Categorised | Business & Finance

How To Turn Around A Failing Project – Before It’s Too Late

Good project management is a skill to learn.

Many roles out there involve a certain degree of project management, and dealing with external factors to bring something in on time and budget is a skill that many of us will need to learn throughout our working lives. But what do you do when a project veers dramatically off track?

Sometimes, it doesn’t take long before things start to spiral downhill, and you may be left wondering how on earth you’ve gone from initial start up to complete confusion so quickly.

Experienced project managers will have gained the skill of being able to spot the early warning signs that things are beginning to slide, but if you haven’t had as much exposure to it, it’s possible for things to go a little too far before you realise.

But don’t panic, let stress take over and start typing up your resignation letter just yet – you can still turn things around and pull that project back on track. Here’s how..

Recognise The Warning Signs

If you’re steering a project, you need to be constantly vigilant for potential issues, because the real trick is to spot them before they escalate. Use the start of each day to review the project status and fix in your mind what milestones are coming up next. Signs that things are about to grind to a halt can include communication breaking down, minor deadlines being missed or consistently pushed back or a lack of buy-in from all parties involved.

Increase Engagement Levels

Keeping your stakeholders engaged and updated is your primary responsibility, as their interest and confidence that the project will be delivered is crucial.

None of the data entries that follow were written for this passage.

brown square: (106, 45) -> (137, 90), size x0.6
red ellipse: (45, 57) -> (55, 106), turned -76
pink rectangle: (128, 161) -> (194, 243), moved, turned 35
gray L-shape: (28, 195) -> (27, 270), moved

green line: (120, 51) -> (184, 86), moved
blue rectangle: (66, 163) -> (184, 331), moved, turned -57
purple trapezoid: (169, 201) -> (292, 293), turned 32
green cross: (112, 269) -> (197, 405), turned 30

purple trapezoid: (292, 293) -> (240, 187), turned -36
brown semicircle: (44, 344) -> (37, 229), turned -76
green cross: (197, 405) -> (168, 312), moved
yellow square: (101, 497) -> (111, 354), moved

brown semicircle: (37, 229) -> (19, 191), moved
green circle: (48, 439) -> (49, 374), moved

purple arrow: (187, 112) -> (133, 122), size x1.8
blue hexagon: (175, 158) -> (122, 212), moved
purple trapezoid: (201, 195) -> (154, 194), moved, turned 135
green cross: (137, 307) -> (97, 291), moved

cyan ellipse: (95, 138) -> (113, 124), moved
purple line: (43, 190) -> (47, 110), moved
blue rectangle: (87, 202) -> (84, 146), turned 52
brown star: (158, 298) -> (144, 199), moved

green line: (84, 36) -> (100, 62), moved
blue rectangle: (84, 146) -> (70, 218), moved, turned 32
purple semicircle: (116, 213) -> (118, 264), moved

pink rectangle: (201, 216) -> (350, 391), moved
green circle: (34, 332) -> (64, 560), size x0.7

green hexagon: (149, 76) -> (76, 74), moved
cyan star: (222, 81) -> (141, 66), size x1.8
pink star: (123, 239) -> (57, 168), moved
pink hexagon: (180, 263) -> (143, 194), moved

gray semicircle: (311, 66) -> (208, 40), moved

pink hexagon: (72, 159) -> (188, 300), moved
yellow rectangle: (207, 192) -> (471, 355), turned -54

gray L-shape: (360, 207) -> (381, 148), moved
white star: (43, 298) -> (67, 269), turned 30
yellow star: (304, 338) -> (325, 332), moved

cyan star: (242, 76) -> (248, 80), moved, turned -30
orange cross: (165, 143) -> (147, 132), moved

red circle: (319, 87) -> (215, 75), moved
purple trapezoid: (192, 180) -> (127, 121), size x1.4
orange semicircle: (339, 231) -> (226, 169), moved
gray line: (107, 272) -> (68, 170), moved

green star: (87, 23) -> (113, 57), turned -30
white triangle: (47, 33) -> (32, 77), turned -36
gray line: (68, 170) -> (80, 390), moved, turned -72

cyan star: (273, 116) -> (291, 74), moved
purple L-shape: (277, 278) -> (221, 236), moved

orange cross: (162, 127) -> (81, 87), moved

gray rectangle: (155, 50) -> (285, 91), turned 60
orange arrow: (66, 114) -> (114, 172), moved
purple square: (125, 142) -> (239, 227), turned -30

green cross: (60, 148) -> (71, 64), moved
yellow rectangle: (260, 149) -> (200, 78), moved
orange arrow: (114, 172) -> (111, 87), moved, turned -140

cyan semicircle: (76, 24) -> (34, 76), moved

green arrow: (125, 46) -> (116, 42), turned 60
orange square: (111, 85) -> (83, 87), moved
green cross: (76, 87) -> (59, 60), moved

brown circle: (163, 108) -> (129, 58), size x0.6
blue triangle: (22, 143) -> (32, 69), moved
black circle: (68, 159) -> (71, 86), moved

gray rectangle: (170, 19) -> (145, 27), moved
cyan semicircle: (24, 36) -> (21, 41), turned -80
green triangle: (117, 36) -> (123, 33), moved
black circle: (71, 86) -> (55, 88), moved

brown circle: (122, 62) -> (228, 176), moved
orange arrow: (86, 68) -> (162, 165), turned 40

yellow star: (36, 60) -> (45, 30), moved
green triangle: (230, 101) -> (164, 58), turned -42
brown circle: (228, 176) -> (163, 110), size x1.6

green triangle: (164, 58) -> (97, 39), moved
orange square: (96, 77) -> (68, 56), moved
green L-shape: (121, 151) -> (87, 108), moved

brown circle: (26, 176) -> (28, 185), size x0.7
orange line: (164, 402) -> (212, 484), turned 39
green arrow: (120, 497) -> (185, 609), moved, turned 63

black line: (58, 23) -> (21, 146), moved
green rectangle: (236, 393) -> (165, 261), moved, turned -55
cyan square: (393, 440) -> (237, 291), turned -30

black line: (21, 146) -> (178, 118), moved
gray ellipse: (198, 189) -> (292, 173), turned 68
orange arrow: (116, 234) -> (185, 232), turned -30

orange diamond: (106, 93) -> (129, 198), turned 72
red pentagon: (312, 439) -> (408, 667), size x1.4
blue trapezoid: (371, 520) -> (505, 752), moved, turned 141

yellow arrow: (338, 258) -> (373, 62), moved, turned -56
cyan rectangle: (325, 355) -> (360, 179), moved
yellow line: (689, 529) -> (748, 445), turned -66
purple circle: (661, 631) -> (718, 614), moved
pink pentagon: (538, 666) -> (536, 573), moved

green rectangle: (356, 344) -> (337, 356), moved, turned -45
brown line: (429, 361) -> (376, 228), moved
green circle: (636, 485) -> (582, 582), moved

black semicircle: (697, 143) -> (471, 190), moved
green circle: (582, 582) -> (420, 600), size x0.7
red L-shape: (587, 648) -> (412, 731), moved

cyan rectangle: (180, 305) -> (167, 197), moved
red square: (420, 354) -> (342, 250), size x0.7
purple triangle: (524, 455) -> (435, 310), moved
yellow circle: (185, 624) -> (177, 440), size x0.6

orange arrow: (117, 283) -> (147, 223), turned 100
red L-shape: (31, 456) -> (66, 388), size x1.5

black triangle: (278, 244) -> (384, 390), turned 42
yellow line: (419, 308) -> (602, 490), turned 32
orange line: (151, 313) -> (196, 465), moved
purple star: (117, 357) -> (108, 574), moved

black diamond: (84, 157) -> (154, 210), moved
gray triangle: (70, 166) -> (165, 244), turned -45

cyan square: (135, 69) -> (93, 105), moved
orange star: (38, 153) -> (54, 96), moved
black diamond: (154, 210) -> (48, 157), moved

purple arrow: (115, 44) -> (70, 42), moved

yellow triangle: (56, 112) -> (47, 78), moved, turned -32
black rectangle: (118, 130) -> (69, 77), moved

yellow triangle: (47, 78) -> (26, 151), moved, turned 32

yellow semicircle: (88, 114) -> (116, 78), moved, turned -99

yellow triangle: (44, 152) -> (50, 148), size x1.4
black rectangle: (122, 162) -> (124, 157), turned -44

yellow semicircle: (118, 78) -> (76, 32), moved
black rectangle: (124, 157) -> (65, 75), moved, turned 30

Turn things around by reaching out to increase that engagement and don’t be afraid to throw some direct questions out there to cut to the chase of the matter. Be tuned in to potential sources of conflict from the off, and plan out some potential fixes to have at your fingertips if these arguments occur.

Work With Trusted Suppliers

Often, we are under pressure to get the lowest quote and go with that one, but this is a false economy that careful project managers should avoid. The track record of delivery and the quality of the work are just as, if not more, important. You may find suppliers who will underquote to get the work, and then find reasons to inflate costs after they have secured the job. If you don’t already have a trusted relationship, make sure that you do careful research at the tendering stage.

Whether it’s hiring cranes from or buying in IT software, get in contact with previous clients first to check out how their experience of dealing with that supplier was and whether they would work with them again. Contracts should be written with delivery clauses in them where appropriate to ensure that suppliers have an incentive to keep on track, and agree the parameters of regular communication with then in advance, whether it’s fortnightly attendance at meetings or a phone call once a day if need be.